In his fourth assignment of error, Jackson states that the trial court erred in issuing a restraining order without tailoring its scope to specifically proven facts. He argues that the protection order, which requires him to remain at least ten blocks away from Lindsay and her daughter, is arbitrary, vague and overbroad. Given our disposition of Jackson's first assignment of error, we find this assignment of error to be moot. See App. 12(A)(1)(c). We note, however, that ordering the respondent to stay ten blocks away from the petitioner may not give the respondent sufficient notice of the prohibited conduct, particularly given that the petitioner lives in an area without well-defined blocks.

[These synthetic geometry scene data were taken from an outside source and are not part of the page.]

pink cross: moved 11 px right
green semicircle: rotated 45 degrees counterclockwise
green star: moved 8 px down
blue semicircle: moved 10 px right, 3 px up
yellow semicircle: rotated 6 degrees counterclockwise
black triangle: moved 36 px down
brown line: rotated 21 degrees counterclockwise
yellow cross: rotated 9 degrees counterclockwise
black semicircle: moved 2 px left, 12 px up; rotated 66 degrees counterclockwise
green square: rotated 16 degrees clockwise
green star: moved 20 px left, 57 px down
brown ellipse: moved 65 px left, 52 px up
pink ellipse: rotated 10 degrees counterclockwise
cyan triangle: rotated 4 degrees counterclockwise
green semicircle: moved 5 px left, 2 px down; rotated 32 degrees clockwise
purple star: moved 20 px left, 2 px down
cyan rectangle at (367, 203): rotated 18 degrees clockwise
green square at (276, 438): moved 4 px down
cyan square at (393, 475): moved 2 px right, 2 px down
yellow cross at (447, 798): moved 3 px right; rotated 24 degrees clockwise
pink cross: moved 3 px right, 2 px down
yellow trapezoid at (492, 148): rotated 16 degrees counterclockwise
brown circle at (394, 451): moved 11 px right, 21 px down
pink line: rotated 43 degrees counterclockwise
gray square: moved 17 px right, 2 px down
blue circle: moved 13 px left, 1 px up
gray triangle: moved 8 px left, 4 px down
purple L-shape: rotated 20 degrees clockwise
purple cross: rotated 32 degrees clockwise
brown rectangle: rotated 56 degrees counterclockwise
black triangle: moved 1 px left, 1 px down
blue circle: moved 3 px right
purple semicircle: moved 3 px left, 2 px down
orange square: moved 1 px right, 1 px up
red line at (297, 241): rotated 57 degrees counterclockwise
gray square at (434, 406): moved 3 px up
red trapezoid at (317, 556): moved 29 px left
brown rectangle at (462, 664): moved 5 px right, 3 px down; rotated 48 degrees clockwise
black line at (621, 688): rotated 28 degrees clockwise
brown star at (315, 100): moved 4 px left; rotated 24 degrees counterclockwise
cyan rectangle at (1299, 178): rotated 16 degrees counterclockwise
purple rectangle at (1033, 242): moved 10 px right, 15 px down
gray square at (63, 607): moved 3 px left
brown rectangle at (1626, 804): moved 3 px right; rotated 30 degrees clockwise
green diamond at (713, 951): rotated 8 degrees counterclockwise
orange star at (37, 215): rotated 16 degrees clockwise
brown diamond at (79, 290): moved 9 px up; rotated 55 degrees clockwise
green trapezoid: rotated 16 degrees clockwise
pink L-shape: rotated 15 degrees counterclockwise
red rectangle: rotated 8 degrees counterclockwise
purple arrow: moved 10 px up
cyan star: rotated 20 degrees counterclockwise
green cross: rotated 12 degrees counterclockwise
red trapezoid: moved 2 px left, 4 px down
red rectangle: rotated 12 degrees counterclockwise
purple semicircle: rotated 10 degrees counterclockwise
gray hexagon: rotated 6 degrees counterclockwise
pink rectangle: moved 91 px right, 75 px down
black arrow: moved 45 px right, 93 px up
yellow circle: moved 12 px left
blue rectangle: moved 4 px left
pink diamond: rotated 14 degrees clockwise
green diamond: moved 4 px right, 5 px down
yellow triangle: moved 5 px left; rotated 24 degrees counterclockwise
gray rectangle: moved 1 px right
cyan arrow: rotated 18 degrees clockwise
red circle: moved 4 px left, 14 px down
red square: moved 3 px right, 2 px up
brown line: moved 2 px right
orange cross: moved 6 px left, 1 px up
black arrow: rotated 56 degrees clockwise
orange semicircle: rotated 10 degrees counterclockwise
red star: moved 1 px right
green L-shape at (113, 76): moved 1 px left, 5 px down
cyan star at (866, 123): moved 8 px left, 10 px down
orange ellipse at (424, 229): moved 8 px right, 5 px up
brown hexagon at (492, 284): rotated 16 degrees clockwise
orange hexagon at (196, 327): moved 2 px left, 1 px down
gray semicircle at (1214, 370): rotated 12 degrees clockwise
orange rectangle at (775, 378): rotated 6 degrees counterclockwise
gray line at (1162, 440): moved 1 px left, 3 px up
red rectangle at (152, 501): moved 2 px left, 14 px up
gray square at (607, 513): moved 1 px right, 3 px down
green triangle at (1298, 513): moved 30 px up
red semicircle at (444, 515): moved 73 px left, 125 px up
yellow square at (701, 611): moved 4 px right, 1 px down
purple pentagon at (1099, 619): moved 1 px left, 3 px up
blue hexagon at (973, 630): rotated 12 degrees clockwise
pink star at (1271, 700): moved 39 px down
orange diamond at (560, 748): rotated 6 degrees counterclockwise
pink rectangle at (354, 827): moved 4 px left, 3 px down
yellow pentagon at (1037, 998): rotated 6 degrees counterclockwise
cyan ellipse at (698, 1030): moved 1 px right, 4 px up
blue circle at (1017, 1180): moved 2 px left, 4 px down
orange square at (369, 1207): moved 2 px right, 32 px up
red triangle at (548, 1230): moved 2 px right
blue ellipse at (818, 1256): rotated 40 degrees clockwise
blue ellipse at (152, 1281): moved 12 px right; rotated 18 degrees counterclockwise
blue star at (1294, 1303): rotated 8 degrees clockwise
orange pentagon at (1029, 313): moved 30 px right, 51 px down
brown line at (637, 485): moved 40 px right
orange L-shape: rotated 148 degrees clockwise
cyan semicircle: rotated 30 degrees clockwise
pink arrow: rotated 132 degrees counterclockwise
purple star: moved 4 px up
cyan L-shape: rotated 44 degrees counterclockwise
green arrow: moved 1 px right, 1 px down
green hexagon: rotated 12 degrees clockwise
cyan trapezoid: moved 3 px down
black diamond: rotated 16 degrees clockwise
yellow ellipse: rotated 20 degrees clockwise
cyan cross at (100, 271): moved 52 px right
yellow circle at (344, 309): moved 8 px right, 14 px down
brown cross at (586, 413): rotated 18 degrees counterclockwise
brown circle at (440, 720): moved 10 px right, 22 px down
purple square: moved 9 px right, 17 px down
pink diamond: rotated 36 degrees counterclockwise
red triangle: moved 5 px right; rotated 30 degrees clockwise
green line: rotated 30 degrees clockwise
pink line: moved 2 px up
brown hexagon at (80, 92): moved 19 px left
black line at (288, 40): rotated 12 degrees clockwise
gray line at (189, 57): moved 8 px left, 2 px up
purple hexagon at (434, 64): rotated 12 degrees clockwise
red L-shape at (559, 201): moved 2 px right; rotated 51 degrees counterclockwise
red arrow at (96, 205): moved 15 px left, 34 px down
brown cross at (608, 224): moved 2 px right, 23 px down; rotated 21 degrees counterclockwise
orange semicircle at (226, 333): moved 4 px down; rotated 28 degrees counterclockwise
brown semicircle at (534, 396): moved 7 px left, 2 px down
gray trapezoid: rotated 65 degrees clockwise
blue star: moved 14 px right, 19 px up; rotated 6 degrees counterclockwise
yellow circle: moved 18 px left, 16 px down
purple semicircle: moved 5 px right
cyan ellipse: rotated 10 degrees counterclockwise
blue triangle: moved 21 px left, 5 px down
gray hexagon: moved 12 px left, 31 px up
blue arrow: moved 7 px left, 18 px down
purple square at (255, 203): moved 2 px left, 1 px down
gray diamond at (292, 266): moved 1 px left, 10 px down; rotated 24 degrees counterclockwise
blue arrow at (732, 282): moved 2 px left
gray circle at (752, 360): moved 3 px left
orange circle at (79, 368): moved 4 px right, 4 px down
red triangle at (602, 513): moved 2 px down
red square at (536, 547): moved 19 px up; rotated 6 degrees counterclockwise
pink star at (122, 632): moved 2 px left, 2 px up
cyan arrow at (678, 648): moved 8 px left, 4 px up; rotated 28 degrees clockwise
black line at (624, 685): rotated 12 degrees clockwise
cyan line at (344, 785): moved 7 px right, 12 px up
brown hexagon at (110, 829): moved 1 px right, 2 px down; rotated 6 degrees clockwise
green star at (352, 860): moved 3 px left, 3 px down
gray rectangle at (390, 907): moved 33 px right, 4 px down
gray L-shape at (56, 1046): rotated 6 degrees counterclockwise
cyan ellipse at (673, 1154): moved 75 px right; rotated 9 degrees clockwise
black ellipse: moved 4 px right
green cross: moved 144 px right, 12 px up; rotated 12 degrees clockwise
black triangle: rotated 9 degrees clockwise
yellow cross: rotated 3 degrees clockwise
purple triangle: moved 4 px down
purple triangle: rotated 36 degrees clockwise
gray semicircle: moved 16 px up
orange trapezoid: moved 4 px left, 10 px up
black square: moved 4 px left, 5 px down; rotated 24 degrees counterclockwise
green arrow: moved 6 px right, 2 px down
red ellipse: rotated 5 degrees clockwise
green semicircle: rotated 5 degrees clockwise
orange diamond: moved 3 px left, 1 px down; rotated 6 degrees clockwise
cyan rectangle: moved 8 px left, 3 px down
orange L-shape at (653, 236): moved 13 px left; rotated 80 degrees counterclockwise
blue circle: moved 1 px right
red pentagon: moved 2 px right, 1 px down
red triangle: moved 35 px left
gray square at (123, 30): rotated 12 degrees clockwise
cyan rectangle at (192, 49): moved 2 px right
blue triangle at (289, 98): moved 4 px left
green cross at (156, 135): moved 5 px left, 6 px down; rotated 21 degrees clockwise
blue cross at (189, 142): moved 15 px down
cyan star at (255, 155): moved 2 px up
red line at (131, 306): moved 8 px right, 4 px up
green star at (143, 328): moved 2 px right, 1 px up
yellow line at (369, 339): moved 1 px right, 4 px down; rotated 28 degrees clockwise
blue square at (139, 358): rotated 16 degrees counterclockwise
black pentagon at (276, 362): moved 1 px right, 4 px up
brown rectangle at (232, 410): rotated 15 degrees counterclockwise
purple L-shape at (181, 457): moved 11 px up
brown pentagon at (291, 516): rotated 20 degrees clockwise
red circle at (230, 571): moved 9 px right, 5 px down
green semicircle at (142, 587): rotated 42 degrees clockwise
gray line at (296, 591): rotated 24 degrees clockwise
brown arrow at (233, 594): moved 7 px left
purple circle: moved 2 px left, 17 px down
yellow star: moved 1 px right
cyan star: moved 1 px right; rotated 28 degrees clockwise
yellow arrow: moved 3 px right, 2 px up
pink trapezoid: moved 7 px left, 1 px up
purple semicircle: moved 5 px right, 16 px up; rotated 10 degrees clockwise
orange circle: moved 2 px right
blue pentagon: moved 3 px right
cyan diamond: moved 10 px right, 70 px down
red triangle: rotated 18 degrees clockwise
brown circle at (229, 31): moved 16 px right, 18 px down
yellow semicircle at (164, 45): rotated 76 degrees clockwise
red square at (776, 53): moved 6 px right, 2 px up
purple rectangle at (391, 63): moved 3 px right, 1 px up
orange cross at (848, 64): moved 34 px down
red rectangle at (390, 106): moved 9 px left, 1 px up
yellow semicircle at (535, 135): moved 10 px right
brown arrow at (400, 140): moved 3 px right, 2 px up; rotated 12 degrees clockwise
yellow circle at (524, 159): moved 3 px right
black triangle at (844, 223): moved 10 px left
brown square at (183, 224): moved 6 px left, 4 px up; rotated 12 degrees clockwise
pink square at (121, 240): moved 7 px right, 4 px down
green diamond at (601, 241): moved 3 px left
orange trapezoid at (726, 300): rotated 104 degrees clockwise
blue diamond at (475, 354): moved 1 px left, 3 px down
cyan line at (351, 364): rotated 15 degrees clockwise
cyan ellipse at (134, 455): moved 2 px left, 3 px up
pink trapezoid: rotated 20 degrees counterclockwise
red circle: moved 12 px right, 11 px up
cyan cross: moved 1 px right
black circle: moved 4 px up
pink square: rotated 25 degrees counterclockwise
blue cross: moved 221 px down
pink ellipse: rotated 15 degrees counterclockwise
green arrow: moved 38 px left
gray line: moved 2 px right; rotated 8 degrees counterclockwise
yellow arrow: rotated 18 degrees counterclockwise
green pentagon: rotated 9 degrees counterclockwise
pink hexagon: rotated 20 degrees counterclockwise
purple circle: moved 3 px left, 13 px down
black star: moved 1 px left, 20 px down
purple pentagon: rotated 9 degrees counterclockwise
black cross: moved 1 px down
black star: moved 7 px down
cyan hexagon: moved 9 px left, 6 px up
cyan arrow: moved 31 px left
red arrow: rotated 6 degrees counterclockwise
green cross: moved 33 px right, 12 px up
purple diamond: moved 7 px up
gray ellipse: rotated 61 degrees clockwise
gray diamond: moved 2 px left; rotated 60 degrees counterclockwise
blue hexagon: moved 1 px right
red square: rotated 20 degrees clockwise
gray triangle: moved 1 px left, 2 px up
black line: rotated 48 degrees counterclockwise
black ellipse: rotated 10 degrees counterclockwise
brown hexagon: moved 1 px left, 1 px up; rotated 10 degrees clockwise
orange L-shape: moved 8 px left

Generally, the contemplated remedy in these types of cases is an order that the respondent stay a certain number of yards away from the petitioner. In any event, the contemplated distance to be specified in the order should allow the respondent to reasonably know when he is violating the order. We are also concerned that the ten-block area around Lindsay's home includes a major interstate. The court should make some provision to allow Jackson to freely travel on the interstate, as long as he is not following Lindsay or her daughter. See, generally, Planned Parenthood Assn. of Cincinnati v. ProjectJericho (1990), 52 Ohio St.3d 56, 556 N.E.2d 157; Woolum v. Woolum (1999), 131 Ohio App.3d 818, 723 N.E.2d 1135. See, also, State v.Maxwell (2000), 165 Or. App. 467, 998 P.2d 680.
Because of our disposition of the first assignment of error and our holding that Jackson was denied due process of law, we reverse the judgment of the trial court granting the stalking protection order. Consequently, we remand the case to the trial court for proceedings consistent with this decision.
Judgment reversed and cause remanded. DOAN, P.J., PAINTER and WINKLER, JJ.